My typography professor in Academie Julian was Paul Gabor, of Hungarian origin. From him, I learnt and have mastered the typography foundation of four schools, Gothic, Roman, Antique and Elzevir. He trained us with such passion that typography felt like an art form. Much later, when I entered the branding profession, what I discovered about him took my breath away. My professor was the world-renowned creator of a different typography font named Gabor after him. Training from such masters made me shed my guru culture baggage. Masters don’t impose their personal style, they instead listen to individualistic ideas of students and discuss different angles to help them develop. One of my Ecole des Beaux-arts professors often commented on my drawings saying there’s gesture in them, that I should never lose this gesture style in my art. Consciously or unconsciously, the way forward in my artistic domain was a challenging mindset. I later created a movement called Gesturism art.
To illustrate the prescriptive process of the oral transfer of craftsmanship from a guru, let’s look at the traditional guru-shishya parampara in Indian music. There is an element of worship of the specific knowledge that a disciple gains from a guru who personally teaches Indian music. This worship often gets exemplified into unfettered guru devotion irrespective of other non-becoming characteristics the guru may have. Today, young people across the country mostly want to play the guitar, piano, drums or keyboard. Rarely do they express interest in the sitar, sarangi, tabla or shehnai unless parents or grandparents urge them. Urban areas have more stores that sell Western rather than Indian musical instruments. Perhaps that’s because you cannot excel in oral musical traditions without gurus and there are not enough interested disciples. After all, such music was an elitist art form and gurus never always impart all their secrets. This prevents disciples to easily blossom into new gurus. So when most gurus pass on, so do their art and the techniques they excelled in.

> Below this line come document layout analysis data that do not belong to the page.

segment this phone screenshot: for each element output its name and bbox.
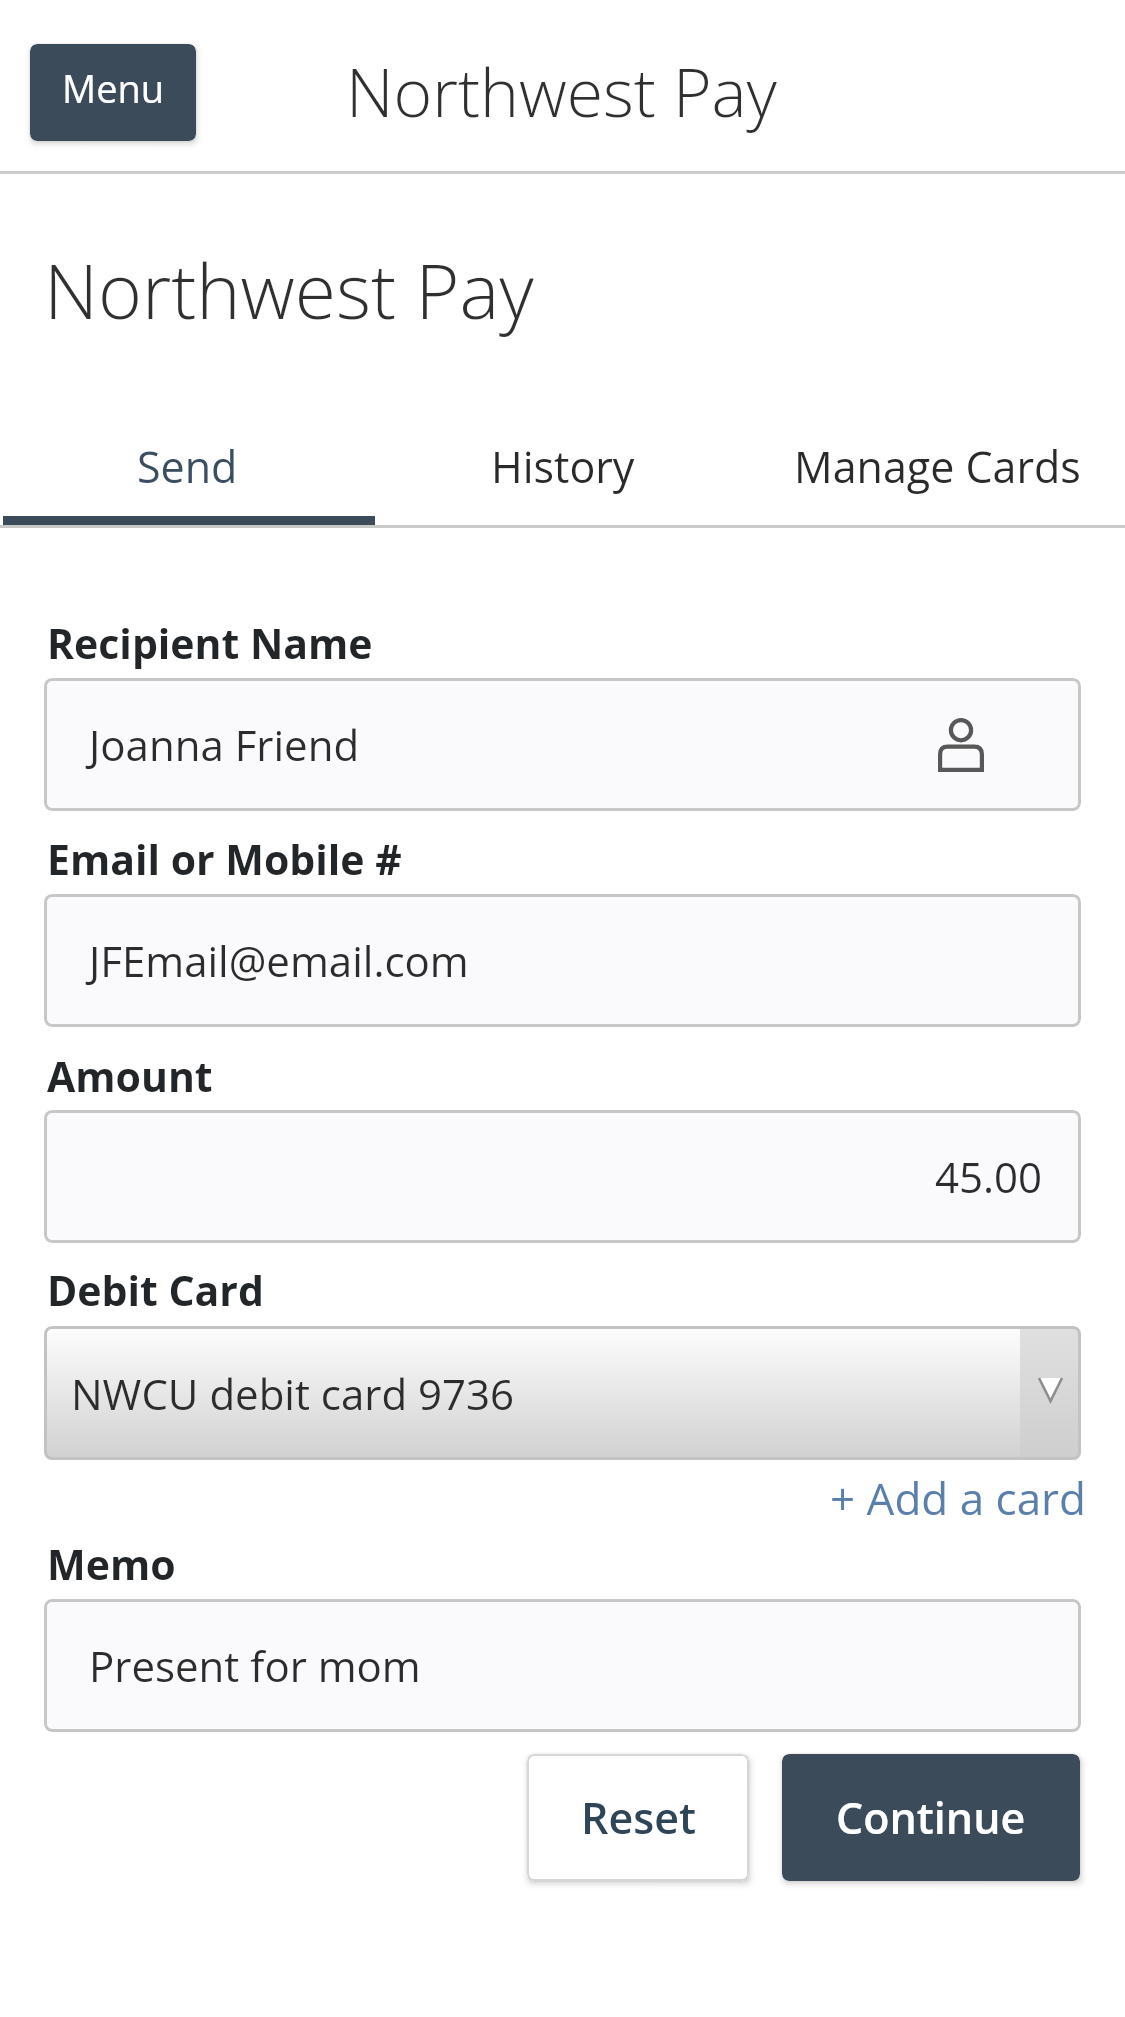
- staticText: Reset: [581, 1788, 696, 1847]
- button[interactable]: Open card list: [1020, 1326, 1081, 1460]
- staticText: Recipient Name: [47, 615, 373, 671]
- button[interactable]: History: [375, 422, 750, 511]
- button[interactable]: + Add a card: [830, 1468, 1086, 1528]
- staticText: Northwest Pay: [346, 46, 777, 136]
- button[interactable]: JFEmail@email.com: [44, 894, 1081, 1027]
- button[interactable]: Present for mom: [44, 1599, 1081, 1732]
- staticText: Joanna Friend: [89, 716, 360, 773]
- staticText: 45.00: [935, 1148, 1043, 1205]
- button[interactable]: Continue: [782, 1754, 1080, 1881]
- button[interactable]: 45.00: [44, 1110, 1081, 1243]
- staticText: Memo: [47, 1536, 176, 1592]
- staticText: Present for mom: [89, 1637, 421, 1694]
- staticText: Debit Card: [47, 1262, 264, 1318]
- staticText: Amount: [47, 1048, 213, 1104]
- staticText: Send: [137, 437, 238, 496]
- staticText: Manage Cards: [794, 437, 1081, 496]
- button[interactable]: Menu: [30, 44, 196, 141]
- staticText: Continue: [836, 1788, 1026, 1847]
- staticText: Email or Mobile #: [47, 831, 402, 887]
- staticText: History: [491, 437, 635, 496]
- staticText: Menu: [62, 62, 165, 114]
- button[interactable]: Joanna Friend: [44, 678, 1081, 811]
- other: Choose contact: [938, 718, 984, 772]
- staticText: Northwest Pay: [44, 239, 534, 341]
- button[interactable]: Send: [0, 422, 375, 511]
- button[interactable]: Reset: [527, 1754, 749, 1881]
- button[interactable]: Manage Cards: [750, 422, 1125, 511]
- button[interactable]: NWCU debit card 9736: [44, 1326, 1081, 1460]
- staticText: JFEmail@email.com: [89, 932, 469, 989]
- staticText: NWCU debit card 9736: [71, 1365, 515, 1422]
- staticText: + Add a card: [830, 1468, 1086, 1528]
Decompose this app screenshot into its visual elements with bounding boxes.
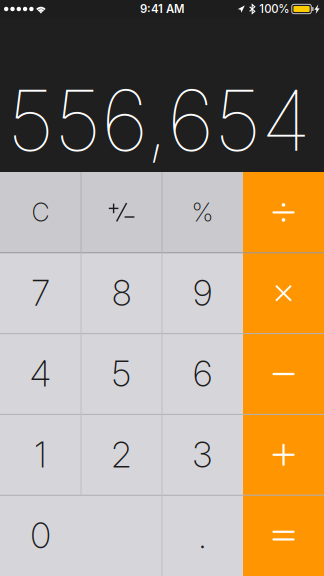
button[interactable]: 7 <box>0 253 81 334</box>
button[interactable]: Subtract <box>243 334 324 414</box>
staticText: 9 <box>193 272 212 314</box>
button[interactable]: Divide <box>243 172 324 253</box>
button[interactable]: 3 <box>162 414 243 495</box>
button[interactable]: 8 <box>81 253 162 334</box>
staticText: % <box>192 197 214 228</box>
staticText: 0 <box>30 515 50 556</box>
staticText: . <box>198 515 206 556</box>
button[interactable]: % <box>162 172 243 253</box>
button[interactable]: Multiply <box>243 253 324 334</box>
button[interactable]: Add <box>243 414 324 495</box>
button[interactable]: 4 <box>0 334 81 414</box>
button[interactable]: 2 <box>81 414 162 495</box>
button[interactable]: 6 <box>162 334 243 414</box>
button[interactable]: Equals <box>243 495 324 576</box>
staticText: 1 <box>34 434 46 476</box>
button[interactable]: 5 <box>81 334 162 414</box>
staticText: C <box>32 197 50 228</box>
button[interactable]: 9 <box>162 253 243 334</box>
button[interactable]: . <box>162 495 243 576</box>
staticText: 3 <box>192 434 212 476</box>
staticText: 2 <box>112 434 132 476</box>
button[interactable]: C <box>0 172 81 253</box>
staticText: 100% <box>259 2 289 16</box>
button[interactable]: 0 <box>0 495 162 576</box>
staticText: 4 <box>30 353 51 395</box>
staticText: 8 <box>112 272 131 314</box>
button[interactable]: 1 <box>0 414 81 495</box>
staticText: 9:41 AM <box>140 2 184 16</box>
button[interactable]: Plus or minus <box>81 172 162 253</box>
staticText: 556,654 <box>7 69 311 171</box>
staticText: 7 <box>32 272 50 314</box>
staticText: 5 <box>112 353 131 395</box>
staticText: 6 <box>193 353 212 395</box>
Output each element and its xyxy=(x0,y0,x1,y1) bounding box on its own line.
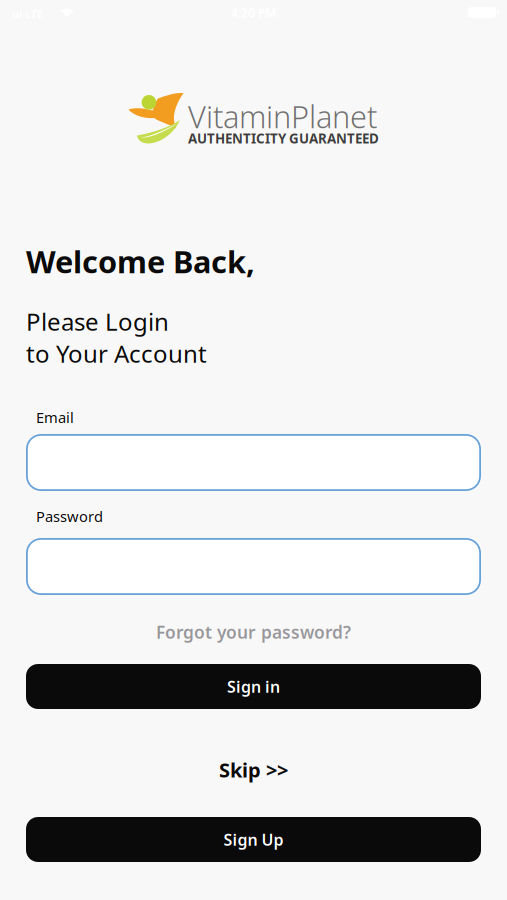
staticText: Skip >> xyxy=(219,756,288,783)
staticText: Sign in xyxy=(227,676,280,697)
button[interactable]: Skip >> xyxy=(219,756,288,783)
staticText: Welcome Back, xyxy=(26,241,255,282)
button[interactable]: Sign Up xyxy=(26,817,481,862)
button[interactable]: Sign in xyxy=(26,664,481,709)
staticText: to Your Account xyxy=(26,338,207,369)
staticText: Password xyxy=(36,506,103,526)
staticText: Email xyxy=(36,408,74,427)
button[interactable]: Email xyxy=(26,434,481,491)
staticText: VitaminPlanet xyxy=(188,96,377,137)
staticText: Please Login xyxy=(26,306,169,337)
button[interactable]: Forgot your password? xyxy=(156,620,351,644)
staticText: Sign Up xyxy=(224,829,284,850)
button[interactable]: Password xyxy=(26,538,481,595)
staticText: AUTHENTICITY GUARANTEED xyxy=(188,130,379,147)
staticText: Forgot your password? xyxy=(156,620,351,644)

On the other hand, Western musical system documents everything, allowing students to learn from bygone masters. It even encourages them to challenge masters to become better than masters in the future. Take the works of 18th-century Baroque composer George Frideric Handel. His 42 operas, 29 oratorios, 16 organ concerti and over 120 musical compositions are performed exactly the same way even today. Another prolific 18th-century Classical era composer was Wolfgang Mozart, in whose honour an annual music festival is held at his birthplace Salzburg, Austria. That he was a great master is evident as he inspired many composers to become masters too. The most famous among them were Ludwig van Beethoven, Fernando Sor, Mikhail Glinka, Frederic Chopin, Max Reger and Tchaikovsky, who wrote memorable musical tributes to Mozart that are played and available to everyone today. There are many interpretations and reinterpretations of how people have played any master’s original compositions, but every later version is documented so nobody becomes dependent on a guru.

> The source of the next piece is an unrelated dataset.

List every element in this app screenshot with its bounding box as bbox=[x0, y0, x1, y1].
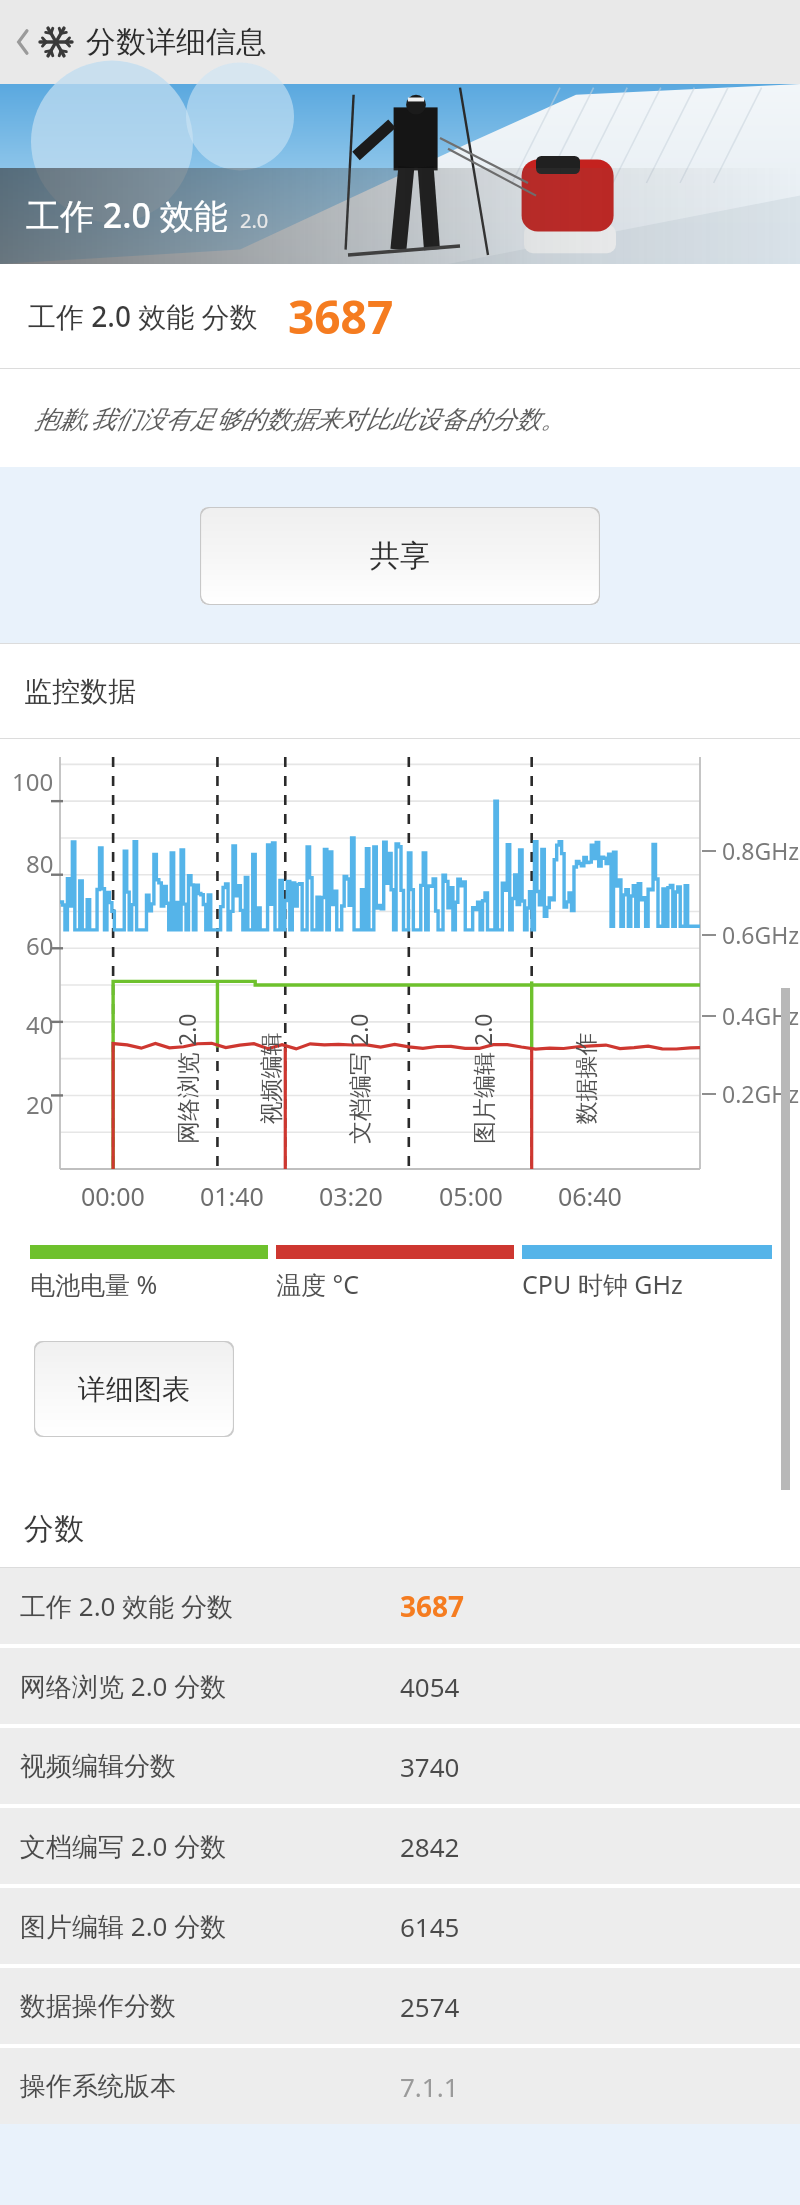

I’m making this guru vs master point to demonstrate the importance of a mindset of challenge when our country invites global competitive manufacturers to ‘Come, make in India’. The guru-shishya system may have success in certain domains, but it prevents you from becoming a challenger. Here you require the master to make the learner better than the master. In business, people with the guru mentality look up to their bosses, giving them guru status. This practically kills all initiative, making them mentally and physically dependent at work. Unless we break this guru kowtowing attitude, great ideas like ‘Make in India’ will remain a dream waiting for the guru’s wand to materialise it.